Once an H2 fuelling network is in place, vehicle manufacturers and transport companies can then be incentivised to switch to fuel cell vehicle production. Transport companies can be incentivised to invest in those vehicles by a competitively priced offer of H2 across Europe.

Case: Luxembourg’s transport sector

Luxembourg’s CO2 carbon footprint in the transport sector could be reduced by around 5.2% if 35%[4] of the all the diesel sold to trucks and heavy-duty lorries on the country’s eight highway fuel-stations would be substituted by green hydrogen.

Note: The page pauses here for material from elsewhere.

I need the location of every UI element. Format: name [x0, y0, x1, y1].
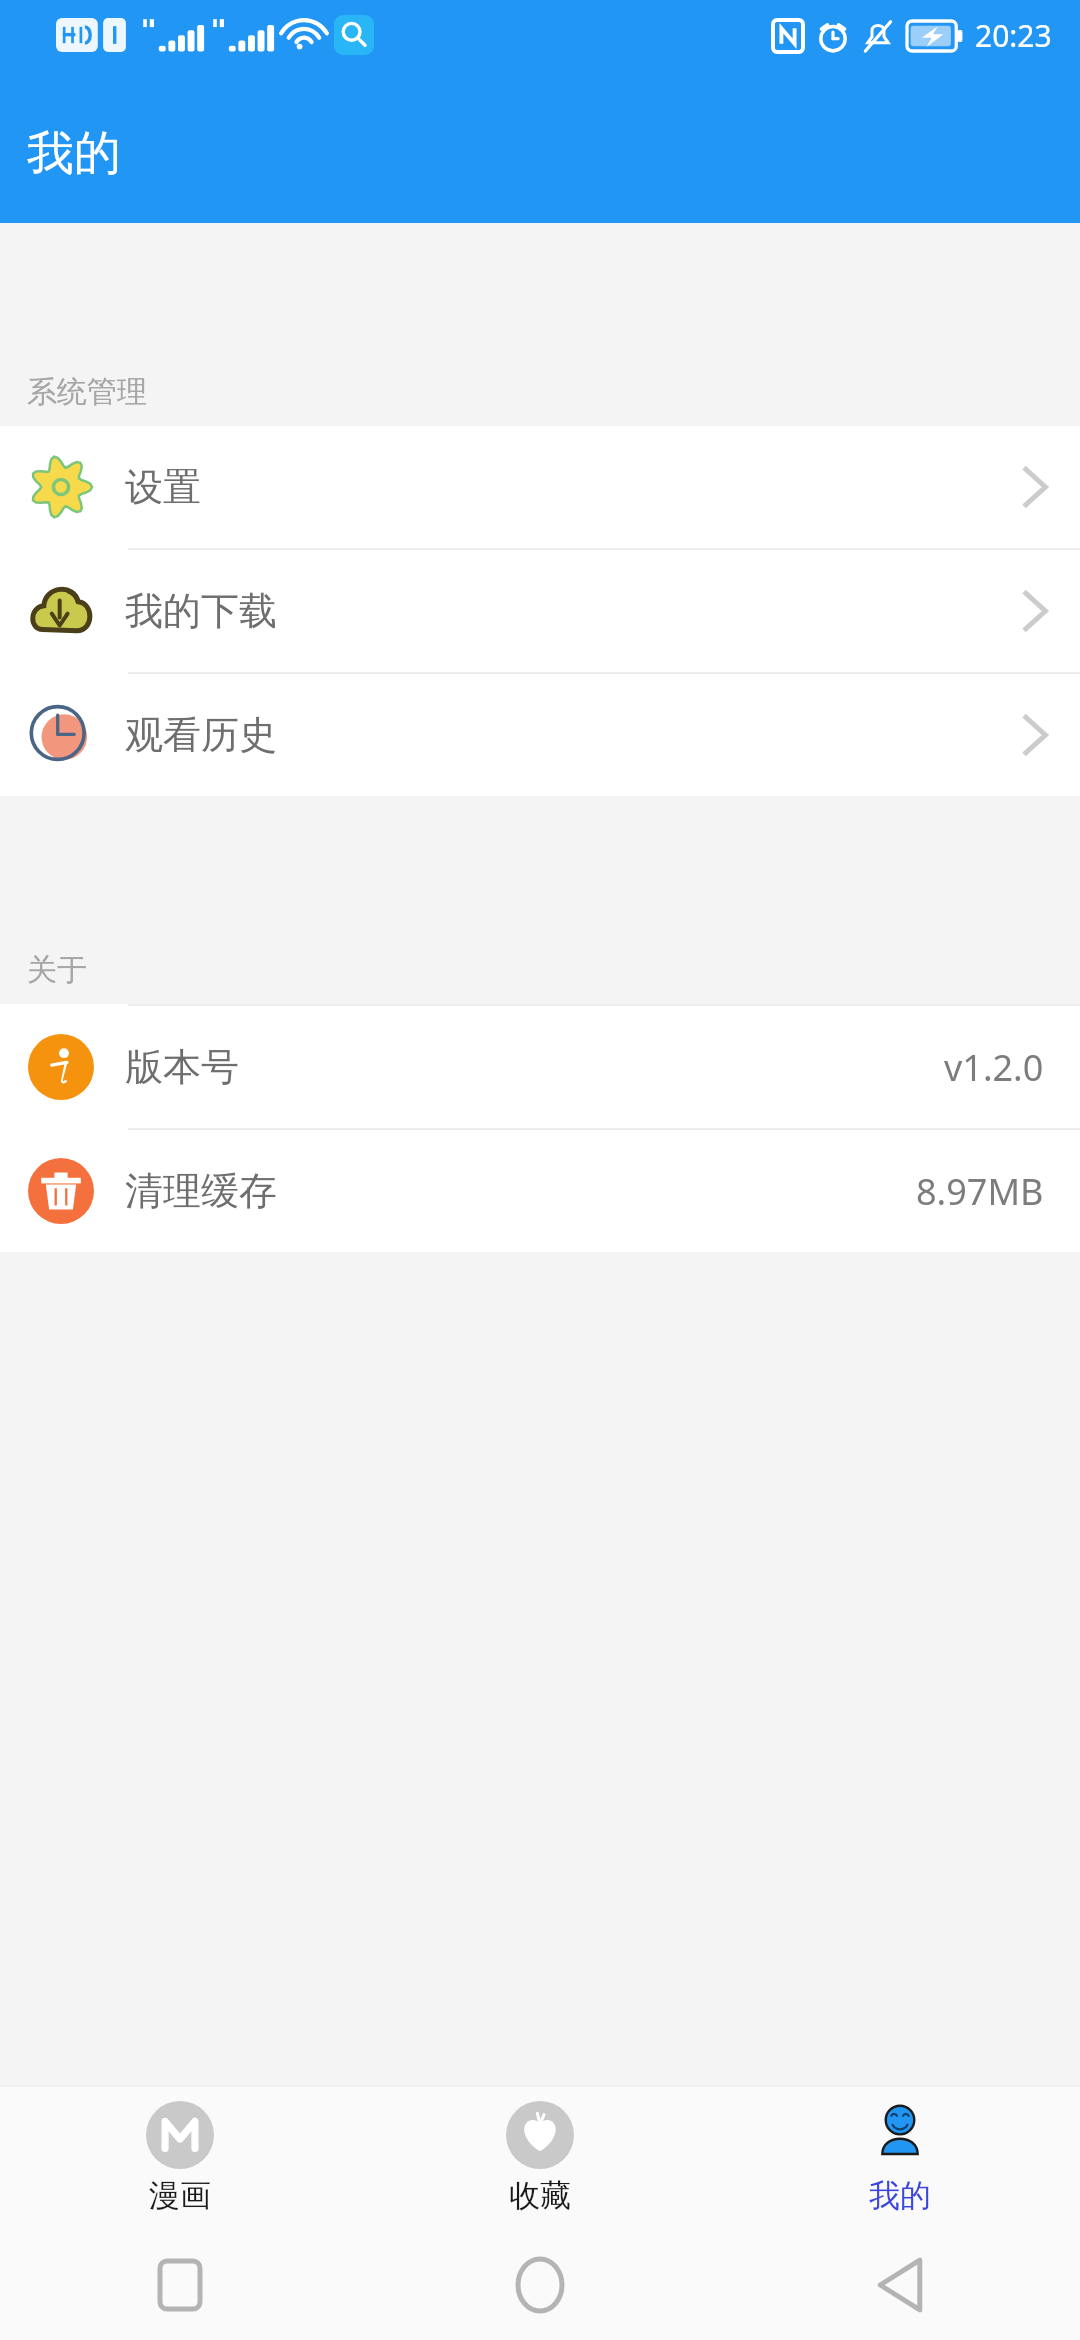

In aviation: H2 to produce synthetic fuel for the aviation industry by capturing CO2. H2 can be used as a source to produce synthetic gas for use in the aviation industry after refining it into proper jet fuel. Such sustainable aviation fuel (SAF) represents the benefit that it reuses CO2, for example, CO2 captured from an industrial installation, to produce the synthetic gas. Even though the combustion of synthetic fuel is not free of CO2 emissions, it does not add new CO2 to the atmosphere if it is produced from an atmospheric source of CO2 in combination with green hydrogen and using renewable electricity for the process. Adding such sustainable aviation fuel (SAF) to kerosene would thus contribute to reducing the CO2 footprint of the aviation sector.

Currently, there is still no installation in operation that could deliver the quantities of SAF necessary to make a notable positive environmental impact. A pilot project in Luxembourg could, therefore, confirm our country’s ambition to take a leading role in the fight against climate change. For the moment, only KLM, the Dutch airline, announced in 2019 a project together with the company called SkyNRG to build a plant that is expected to produce 100,000 tonnes of SAF annually. KLM committed to taking 75,000 tonnes a year for ten years. So far, however, no project roadmap could be found that confirmed the realisation or start of the project.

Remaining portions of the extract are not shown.